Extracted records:
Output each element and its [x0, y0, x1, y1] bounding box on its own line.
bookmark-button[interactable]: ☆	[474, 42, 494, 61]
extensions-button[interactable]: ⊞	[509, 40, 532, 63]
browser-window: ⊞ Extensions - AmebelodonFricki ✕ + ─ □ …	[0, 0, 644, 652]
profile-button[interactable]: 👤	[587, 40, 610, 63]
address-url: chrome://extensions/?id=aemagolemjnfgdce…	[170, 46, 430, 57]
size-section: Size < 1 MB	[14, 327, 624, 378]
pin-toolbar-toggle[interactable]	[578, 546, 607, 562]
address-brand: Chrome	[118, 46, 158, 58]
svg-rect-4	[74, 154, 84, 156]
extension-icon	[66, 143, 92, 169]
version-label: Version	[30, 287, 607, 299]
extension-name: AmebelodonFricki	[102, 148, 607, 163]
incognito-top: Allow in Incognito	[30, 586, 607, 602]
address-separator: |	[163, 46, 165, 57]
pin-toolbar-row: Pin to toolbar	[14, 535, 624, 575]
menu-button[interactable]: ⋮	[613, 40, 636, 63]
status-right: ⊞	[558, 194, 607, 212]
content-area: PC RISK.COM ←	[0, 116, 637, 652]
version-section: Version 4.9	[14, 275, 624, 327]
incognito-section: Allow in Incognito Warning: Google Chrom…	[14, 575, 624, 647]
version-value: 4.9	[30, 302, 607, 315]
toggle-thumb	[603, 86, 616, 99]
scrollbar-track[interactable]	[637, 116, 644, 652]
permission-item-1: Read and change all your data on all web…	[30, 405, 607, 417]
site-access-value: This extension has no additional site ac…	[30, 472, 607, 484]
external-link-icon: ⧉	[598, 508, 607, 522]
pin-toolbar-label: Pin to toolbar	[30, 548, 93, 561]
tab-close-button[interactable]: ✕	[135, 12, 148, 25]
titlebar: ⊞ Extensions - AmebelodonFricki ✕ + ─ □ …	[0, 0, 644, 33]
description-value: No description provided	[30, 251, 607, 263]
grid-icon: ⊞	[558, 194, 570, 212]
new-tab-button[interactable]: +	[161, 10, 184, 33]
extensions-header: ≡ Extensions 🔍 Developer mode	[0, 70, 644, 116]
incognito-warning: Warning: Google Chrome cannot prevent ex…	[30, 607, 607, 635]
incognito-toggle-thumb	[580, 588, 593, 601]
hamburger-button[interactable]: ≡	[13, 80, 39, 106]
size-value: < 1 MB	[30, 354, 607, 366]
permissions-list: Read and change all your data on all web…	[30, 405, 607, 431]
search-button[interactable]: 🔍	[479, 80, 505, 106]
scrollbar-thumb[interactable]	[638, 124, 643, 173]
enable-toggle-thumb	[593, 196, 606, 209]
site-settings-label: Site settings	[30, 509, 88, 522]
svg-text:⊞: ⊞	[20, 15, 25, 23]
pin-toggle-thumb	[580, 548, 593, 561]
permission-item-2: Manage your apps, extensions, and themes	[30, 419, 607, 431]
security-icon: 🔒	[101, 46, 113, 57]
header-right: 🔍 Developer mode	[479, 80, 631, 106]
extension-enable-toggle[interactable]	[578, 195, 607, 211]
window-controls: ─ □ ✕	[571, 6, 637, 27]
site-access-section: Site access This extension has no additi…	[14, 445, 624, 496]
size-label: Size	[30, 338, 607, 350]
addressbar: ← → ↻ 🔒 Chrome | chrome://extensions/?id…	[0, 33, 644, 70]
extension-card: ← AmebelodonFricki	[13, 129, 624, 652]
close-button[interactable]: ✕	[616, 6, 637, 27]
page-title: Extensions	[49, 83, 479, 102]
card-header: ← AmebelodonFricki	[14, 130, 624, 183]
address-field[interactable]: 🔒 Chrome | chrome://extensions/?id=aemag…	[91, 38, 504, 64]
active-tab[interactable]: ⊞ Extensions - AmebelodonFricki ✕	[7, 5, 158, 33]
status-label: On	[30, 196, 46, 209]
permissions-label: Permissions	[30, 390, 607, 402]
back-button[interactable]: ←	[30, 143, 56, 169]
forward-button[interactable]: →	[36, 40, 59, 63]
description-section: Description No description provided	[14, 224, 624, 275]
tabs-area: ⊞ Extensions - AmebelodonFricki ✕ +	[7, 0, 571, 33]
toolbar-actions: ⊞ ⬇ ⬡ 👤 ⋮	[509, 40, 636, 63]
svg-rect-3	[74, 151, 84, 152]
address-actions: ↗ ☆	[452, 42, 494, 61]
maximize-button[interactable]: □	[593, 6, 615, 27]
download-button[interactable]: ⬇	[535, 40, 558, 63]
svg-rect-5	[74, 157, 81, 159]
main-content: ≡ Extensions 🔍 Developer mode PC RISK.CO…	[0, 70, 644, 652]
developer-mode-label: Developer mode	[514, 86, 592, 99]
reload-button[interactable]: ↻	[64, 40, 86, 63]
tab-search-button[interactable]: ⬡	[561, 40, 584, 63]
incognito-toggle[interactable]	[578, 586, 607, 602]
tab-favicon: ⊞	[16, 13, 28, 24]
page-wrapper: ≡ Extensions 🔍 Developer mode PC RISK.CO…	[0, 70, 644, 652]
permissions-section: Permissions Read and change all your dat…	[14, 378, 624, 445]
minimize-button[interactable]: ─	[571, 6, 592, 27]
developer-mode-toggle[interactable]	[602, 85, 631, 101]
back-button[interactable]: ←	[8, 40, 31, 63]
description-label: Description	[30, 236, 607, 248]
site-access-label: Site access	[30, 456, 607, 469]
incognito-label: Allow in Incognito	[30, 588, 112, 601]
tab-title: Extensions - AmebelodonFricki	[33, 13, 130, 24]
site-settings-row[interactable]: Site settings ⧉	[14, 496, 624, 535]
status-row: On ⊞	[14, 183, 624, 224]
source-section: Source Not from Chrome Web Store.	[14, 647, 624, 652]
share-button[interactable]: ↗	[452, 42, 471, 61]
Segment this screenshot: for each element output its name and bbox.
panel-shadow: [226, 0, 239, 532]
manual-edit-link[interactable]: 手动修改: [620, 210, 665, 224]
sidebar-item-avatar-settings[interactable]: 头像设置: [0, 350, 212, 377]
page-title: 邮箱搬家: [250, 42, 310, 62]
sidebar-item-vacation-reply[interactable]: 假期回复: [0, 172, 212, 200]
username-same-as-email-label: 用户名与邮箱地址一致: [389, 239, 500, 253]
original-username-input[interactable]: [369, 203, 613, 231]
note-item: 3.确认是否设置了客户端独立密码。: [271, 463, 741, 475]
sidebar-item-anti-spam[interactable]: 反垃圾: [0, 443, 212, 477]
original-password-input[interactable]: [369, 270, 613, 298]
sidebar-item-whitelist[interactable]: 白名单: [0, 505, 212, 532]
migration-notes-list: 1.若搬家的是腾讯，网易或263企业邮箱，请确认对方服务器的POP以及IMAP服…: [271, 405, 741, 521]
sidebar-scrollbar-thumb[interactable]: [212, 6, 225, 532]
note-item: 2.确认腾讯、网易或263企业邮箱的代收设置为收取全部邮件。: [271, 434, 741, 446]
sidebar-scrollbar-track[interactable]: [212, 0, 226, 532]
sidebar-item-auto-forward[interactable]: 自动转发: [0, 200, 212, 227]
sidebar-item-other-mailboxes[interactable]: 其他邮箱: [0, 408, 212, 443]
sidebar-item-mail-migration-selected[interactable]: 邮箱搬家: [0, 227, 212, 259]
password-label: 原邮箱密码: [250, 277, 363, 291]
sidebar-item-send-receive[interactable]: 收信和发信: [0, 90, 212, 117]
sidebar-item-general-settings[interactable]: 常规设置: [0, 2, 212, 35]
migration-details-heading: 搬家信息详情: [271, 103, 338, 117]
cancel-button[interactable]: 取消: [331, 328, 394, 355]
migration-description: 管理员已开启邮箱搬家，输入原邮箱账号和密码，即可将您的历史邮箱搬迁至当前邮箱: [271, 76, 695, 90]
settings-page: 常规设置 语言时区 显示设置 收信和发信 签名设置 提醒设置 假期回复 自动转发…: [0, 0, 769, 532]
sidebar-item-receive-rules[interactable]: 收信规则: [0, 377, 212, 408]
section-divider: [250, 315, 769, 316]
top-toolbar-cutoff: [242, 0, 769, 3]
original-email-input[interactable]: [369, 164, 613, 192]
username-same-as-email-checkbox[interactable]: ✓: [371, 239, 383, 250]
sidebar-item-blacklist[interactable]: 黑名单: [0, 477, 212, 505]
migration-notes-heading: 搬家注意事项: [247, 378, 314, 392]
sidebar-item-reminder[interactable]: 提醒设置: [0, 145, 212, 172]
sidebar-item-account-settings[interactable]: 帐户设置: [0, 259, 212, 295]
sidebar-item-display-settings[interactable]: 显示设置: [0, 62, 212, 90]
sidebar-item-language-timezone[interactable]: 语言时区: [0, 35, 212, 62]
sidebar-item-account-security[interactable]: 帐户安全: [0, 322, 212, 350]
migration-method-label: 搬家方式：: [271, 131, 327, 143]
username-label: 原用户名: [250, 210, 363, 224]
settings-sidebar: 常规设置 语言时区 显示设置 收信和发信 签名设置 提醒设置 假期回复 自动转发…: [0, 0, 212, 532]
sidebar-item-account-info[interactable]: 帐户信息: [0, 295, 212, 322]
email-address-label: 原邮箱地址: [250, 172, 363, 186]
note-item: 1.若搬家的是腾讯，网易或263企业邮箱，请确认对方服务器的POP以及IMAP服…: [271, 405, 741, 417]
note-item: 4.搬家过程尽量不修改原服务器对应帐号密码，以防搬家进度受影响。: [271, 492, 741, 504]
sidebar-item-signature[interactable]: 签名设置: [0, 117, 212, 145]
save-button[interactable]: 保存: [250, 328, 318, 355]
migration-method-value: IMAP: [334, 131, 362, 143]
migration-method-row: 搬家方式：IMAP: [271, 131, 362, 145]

## Exercise brief
Only a number is expected here: how many lines above contain the word "close".

## Result
2